**Your goal:**
Please reproduce the lines of the records below from the one holding "Radni danima: 09h-17h" through the one holding "turísticos mais procurados da Europa. De…", inclusive, skipping all pictures.

◇ ◇ ◇ ◇

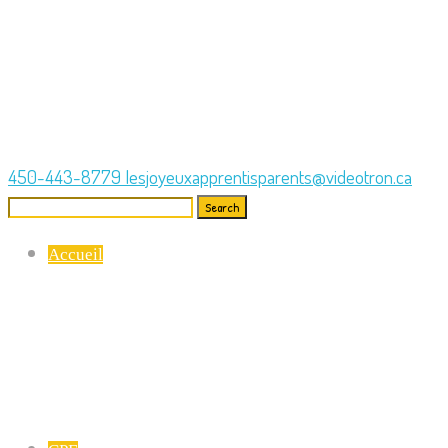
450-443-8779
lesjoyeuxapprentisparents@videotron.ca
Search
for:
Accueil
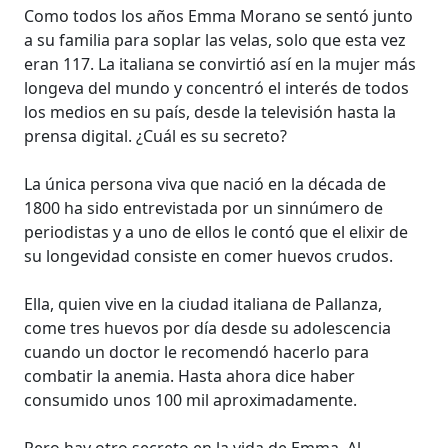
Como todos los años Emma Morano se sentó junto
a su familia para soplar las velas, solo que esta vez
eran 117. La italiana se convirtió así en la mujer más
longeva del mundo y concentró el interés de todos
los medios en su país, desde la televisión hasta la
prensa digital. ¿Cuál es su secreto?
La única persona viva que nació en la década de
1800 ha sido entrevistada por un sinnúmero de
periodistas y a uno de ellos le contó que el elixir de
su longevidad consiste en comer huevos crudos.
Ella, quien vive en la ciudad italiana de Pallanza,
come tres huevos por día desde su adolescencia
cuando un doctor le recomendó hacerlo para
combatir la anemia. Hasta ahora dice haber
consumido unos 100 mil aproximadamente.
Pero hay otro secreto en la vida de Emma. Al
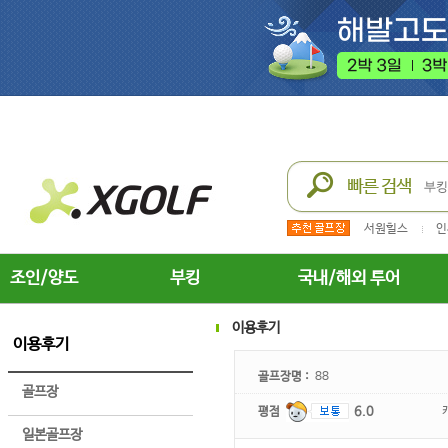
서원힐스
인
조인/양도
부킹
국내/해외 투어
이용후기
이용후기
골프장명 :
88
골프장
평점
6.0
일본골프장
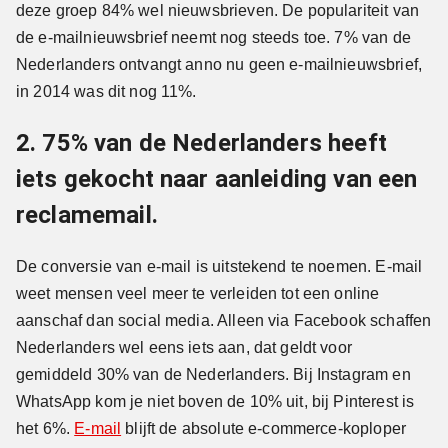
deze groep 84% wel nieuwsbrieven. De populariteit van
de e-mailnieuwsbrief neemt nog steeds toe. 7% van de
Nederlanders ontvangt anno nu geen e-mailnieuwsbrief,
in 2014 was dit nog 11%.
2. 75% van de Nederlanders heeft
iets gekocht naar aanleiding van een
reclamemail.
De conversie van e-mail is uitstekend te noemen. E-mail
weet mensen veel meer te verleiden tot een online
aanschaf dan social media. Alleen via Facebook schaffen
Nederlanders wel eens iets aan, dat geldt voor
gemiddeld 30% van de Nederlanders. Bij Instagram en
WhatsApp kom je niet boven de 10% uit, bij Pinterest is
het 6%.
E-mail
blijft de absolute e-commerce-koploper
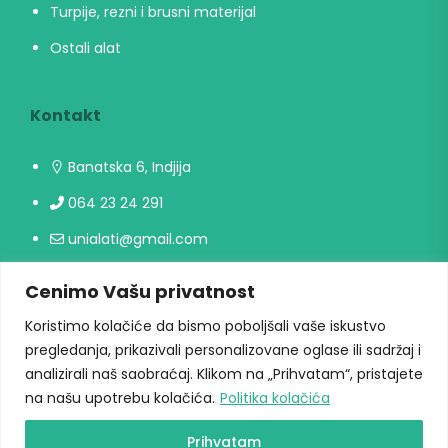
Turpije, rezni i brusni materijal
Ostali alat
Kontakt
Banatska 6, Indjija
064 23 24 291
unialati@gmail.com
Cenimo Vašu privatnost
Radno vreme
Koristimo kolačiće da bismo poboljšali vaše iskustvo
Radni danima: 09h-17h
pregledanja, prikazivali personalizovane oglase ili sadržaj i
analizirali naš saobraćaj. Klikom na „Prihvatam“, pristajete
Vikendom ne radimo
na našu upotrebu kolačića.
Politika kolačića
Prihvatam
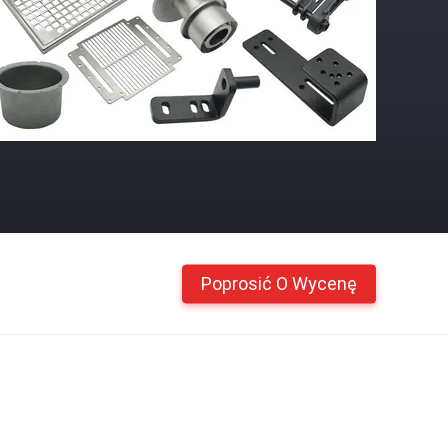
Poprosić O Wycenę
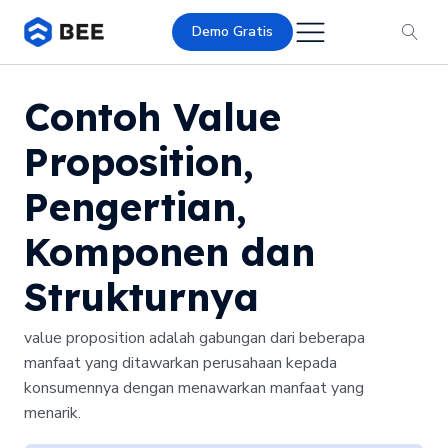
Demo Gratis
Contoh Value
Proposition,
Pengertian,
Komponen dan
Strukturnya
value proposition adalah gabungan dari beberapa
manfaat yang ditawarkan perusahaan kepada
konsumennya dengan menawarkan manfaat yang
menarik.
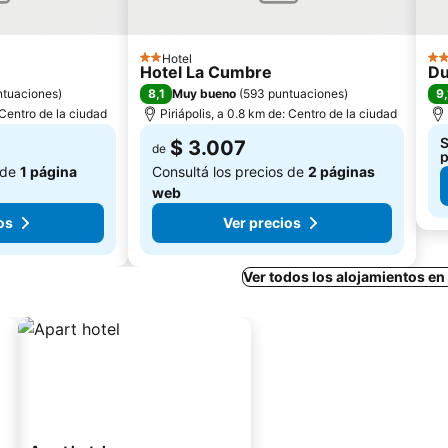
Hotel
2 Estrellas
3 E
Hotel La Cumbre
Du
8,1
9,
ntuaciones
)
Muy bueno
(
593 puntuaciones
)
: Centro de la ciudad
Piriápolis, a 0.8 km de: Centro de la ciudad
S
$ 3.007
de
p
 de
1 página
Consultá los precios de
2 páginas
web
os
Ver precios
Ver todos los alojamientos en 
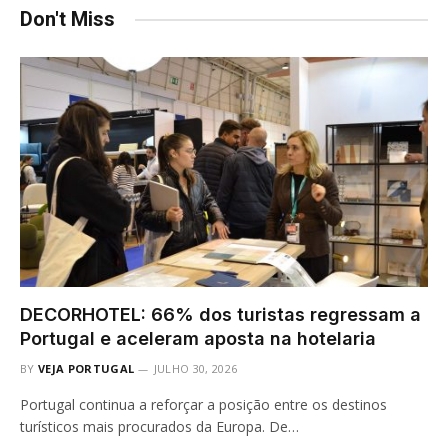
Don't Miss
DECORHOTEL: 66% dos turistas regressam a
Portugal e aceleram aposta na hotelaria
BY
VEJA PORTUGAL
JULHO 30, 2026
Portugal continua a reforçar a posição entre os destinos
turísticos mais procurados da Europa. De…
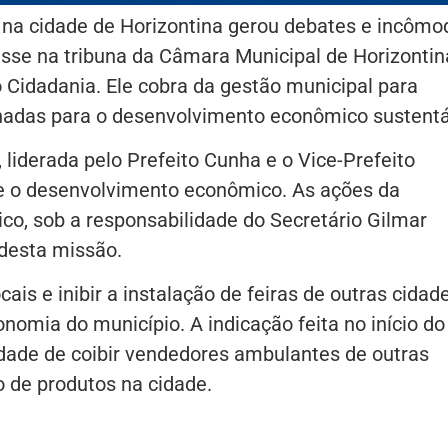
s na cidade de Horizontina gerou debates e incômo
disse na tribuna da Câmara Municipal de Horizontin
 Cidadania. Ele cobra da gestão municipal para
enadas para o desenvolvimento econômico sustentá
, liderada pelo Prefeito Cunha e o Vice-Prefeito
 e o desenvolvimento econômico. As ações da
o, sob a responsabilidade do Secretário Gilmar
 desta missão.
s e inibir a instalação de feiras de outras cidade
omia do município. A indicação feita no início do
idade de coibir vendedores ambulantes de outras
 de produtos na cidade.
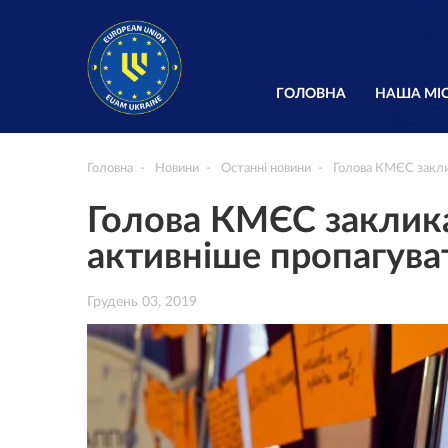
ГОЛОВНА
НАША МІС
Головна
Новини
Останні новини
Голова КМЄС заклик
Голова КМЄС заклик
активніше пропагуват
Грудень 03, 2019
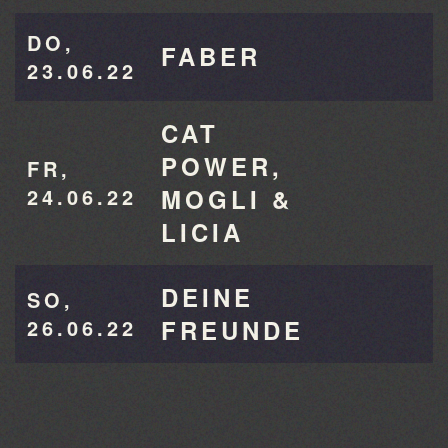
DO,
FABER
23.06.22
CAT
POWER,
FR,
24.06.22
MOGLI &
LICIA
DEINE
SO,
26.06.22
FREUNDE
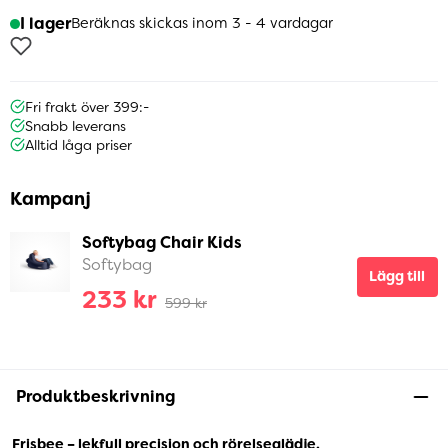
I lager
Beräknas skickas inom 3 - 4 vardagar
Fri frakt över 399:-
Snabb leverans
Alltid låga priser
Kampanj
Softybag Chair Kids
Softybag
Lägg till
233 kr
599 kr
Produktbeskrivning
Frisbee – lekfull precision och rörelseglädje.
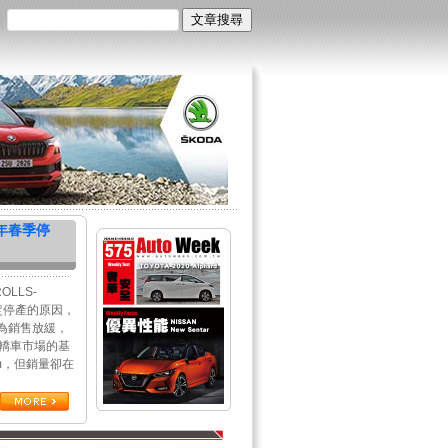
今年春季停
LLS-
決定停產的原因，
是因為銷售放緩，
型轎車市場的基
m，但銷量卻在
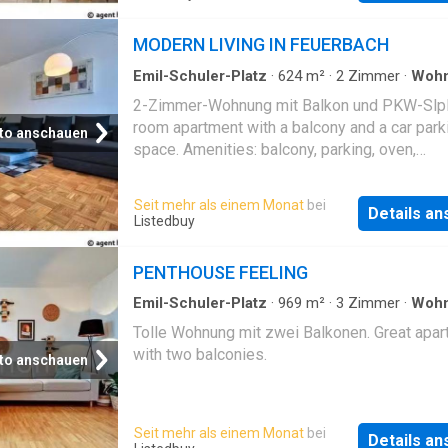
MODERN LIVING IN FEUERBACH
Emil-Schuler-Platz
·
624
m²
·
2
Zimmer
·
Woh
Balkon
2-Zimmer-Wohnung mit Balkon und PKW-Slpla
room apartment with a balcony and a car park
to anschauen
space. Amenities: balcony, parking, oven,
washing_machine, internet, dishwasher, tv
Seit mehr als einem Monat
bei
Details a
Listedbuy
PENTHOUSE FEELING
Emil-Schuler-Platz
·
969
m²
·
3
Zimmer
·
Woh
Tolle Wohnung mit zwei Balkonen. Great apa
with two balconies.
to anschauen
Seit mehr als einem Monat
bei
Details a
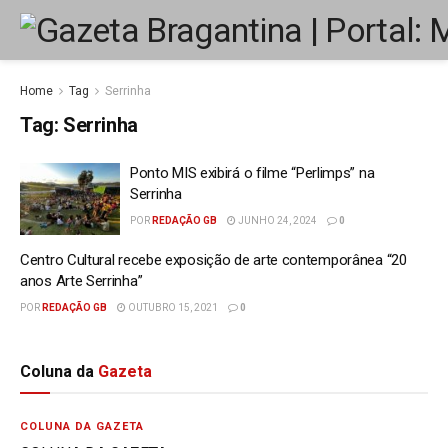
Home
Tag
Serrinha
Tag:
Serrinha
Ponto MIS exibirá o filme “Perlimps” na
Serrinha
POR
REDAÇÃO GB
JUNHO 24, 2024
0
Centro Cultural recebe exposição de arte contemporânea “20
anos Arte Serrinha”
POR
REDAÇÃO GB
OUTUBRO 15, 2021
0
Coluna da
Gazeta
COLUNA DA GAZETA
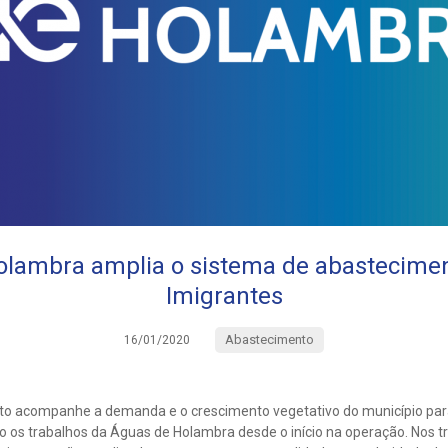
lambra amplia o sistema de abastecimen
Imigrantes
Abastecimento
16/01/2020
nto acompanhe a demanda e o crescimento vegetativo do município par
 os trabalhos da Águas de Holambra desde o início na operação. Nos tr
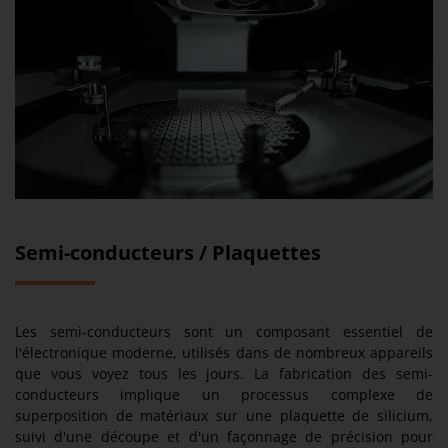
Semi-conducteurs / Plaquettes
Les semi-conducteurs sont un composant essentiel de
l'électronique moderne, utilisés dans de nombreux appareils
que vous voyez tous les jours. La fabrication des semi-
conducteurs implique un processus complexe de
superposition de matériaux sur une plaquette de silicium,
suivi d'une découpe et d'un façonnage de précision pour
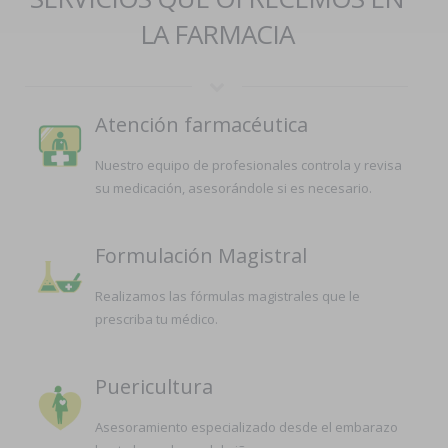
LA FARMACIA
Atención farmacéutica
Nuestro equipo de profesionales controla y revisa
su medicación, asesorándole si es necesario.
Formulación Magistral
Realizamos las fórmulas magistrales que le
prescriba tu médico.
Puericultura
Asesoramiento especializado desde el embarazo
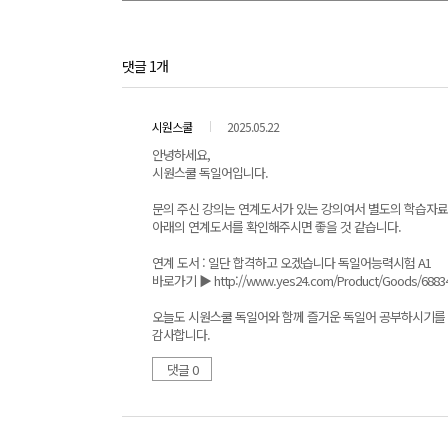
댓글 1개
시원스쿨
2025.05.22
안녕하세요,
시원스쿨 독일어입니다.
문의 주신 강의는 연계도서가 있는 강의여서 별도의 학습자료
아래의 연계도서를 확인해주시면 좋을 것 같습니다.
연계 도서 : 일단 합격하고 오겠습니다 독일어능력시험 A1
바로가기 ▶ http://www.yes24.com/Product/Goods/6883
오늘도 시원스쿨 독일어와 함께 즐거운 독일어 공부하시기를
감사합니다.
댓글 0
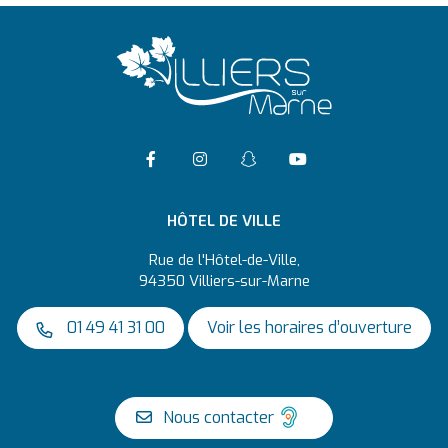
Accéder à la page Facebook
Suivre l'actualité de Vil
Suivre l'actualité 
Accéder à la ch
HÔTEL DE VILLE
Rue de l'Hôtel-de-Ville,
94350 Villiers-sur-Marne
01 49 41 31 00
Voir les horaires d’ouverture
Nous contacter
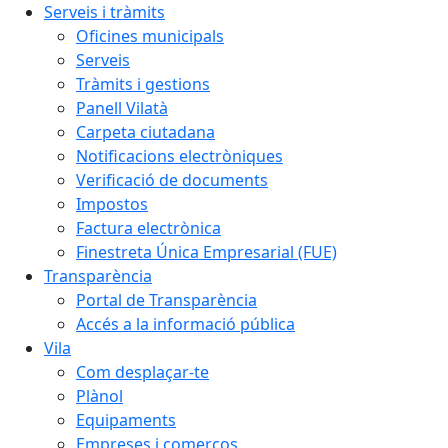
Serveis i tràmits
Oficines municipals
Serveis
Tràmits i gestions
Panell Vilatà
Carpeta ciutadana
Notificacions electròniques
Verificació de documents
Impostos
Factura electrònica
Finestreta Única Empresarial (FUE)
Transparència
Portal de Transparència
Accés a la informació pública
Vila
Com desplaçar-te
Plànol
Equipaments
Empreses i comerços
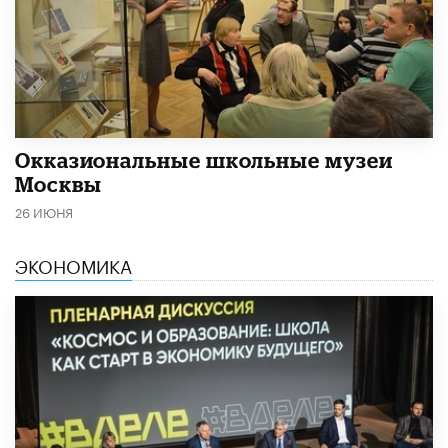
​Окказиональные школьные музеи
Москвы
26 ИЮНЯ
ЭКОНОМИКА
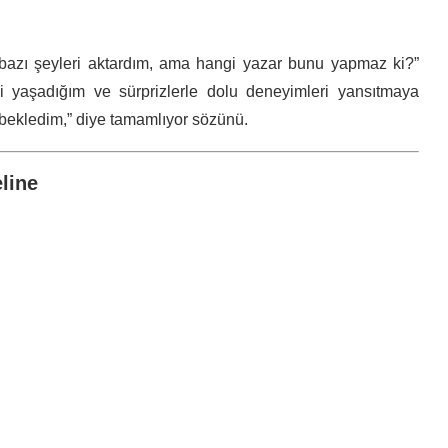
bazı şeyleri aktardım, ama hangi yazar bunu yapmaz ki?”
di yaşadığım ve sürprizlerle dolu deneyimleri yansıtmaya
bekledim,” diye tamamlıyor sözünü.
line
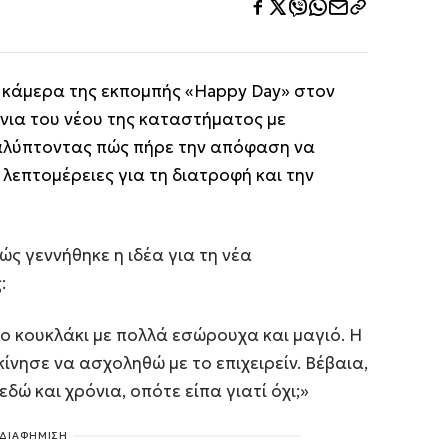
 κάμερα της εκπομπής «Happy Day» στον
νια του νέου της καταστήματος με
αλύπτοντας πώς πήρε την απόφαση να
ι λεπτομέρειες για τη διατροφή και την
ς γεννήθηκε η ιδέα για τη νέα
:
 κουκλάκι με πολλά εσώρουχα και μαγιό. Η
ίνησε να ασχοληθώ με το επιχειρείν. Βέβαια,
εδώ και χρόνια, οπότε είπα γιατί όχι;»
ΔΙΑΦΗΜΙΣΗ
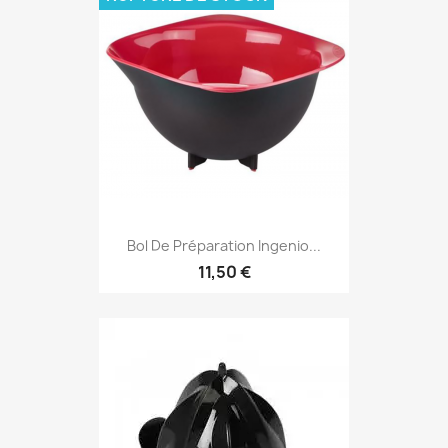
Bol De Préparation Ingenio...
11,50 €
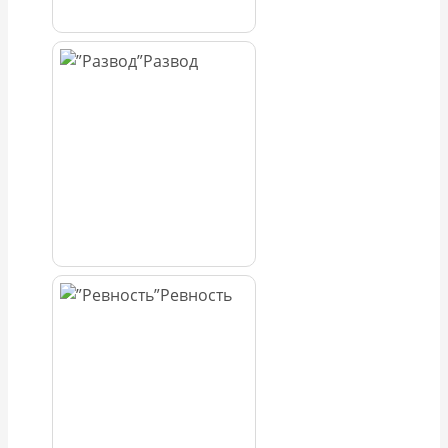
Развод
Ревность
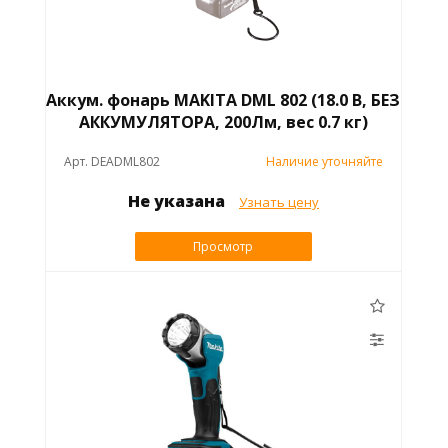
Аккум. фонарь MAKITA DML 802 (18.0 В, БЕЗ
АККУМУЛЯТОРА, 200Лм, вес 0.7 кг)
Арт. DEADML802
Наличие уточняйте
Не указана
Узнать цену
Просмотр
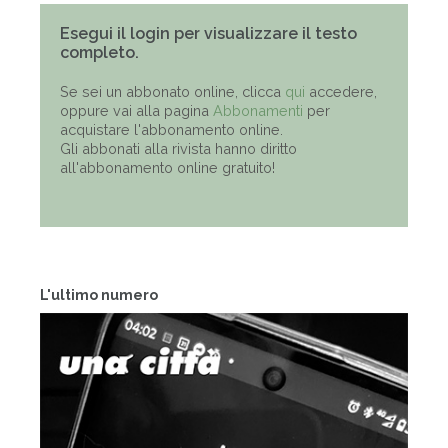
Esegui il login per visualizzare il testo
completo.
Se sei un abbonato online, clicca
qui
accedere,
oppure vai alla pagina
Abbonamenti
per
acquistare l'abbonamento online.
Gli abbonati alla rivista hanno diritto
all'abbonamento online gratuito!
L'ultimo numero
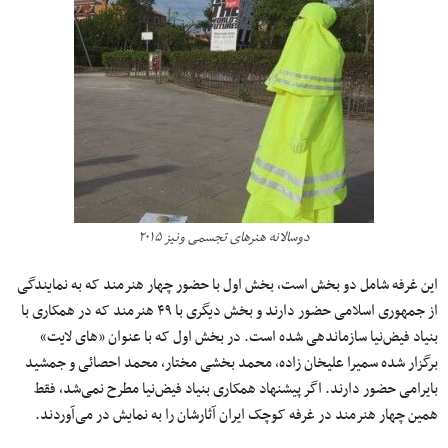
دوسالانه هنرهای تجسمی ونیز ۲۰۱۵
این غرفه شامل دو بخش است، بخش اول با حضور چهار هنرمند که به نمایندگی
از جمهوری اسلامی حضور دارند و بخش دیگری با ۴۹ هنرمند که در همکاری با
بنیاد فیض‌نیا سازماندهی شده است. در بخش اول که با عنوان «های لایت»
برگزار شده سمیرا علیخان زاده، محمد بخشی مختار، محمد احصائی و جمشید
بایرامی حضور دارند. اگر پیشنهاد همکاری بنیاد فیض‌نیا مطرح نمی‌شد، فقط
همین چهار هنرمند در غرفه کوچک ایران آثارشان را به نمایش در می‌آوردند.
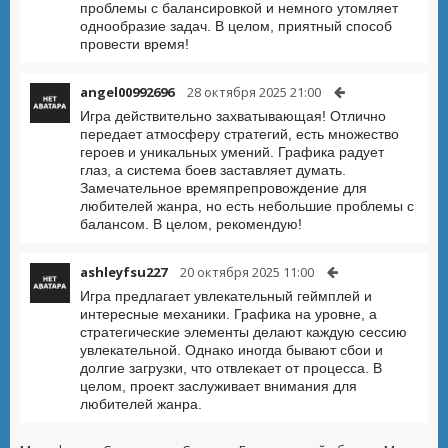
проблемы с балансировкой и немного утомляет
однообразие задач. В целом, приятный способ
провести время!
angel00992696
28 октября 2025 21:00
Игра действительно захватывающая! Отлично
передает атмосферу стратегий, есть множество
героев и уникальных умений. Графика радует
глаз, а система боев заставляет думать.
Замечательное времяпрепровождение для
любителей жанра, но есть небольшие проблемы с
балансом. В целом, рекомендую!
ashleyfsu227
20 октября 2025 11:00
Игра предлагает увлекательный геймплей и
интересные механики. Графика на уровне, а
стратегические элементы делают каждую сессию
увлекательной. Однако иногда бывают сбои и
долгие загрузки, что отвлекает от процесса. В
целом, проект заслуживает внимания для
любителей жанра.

◇ ◇ ◇ ◇

**Answer for this exercise:**
Radni danima: 09h-17h
pregledanja, prikazivali personalizovane oglase ili sadržaj i
analizirali naš saobraćaj. Klikom na „Prihvatam“, pristajete
Vikendom ne radimo
na našu upotrebu kolačića.
Politika kolačića
Prihvatam
Poprosić O Wycenę
Demo Gratis
Contoh Value
Proposition,
Pengertian,
Komponen dan
Strukturnya
value proposition adalah gabungan dari beberapa
manfaat yang ditawarkan perusahaan kepada
konsumennya dengan menawarkan manfaat yang
menarik.
Hotel
2 Estrellas
3 E
Hotel La Cumbre
Du
8,1
9,
ntuaciones
)
Muy bueno
(
593 puntuaciones
)
: Centro de la ciudad
Piriápolis, a 0.8 km de: Centro de la ciudad
S
$ 3.007
de
p
 de
1 página
Consultá los precios de
2 páginas
web
os
Ver precios
Ver todos los alojamientos en 
Don't Miss
DECORHOTEL: 66% dos turistas regressam a
Portugal e aceleram aposta na hotelaria
BY
VEJA PORTUGAL
JULHO 30, 2026
Portugal continua a reforçar a posição entre os destinos
turísticos mais procurados da Europa. De…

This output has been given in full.